◆ Exercise directions: Exclude the images and repeat all remaining entries exactly.
[Material shown — start]
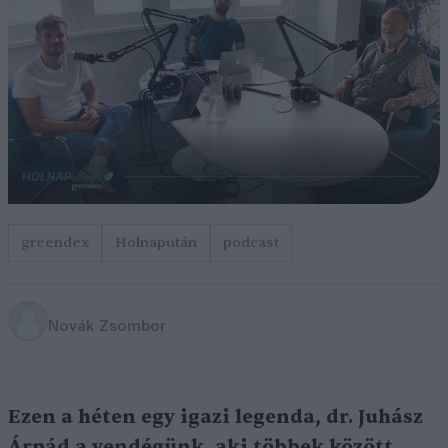
greendex
Holnapután
podcast
Novák Zsombor
Ezen a héten egy igazi legenda, dr. Juhász
Árpád a vendégünk, aki többek között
[Material shown — finish]
◆ Reply to the task:
greendex
Holnapután
podcast
Novák Zsombor
Ezen a héten egy igazi legenda, dr. Juhász
Árpád a vendégünk, aki többek között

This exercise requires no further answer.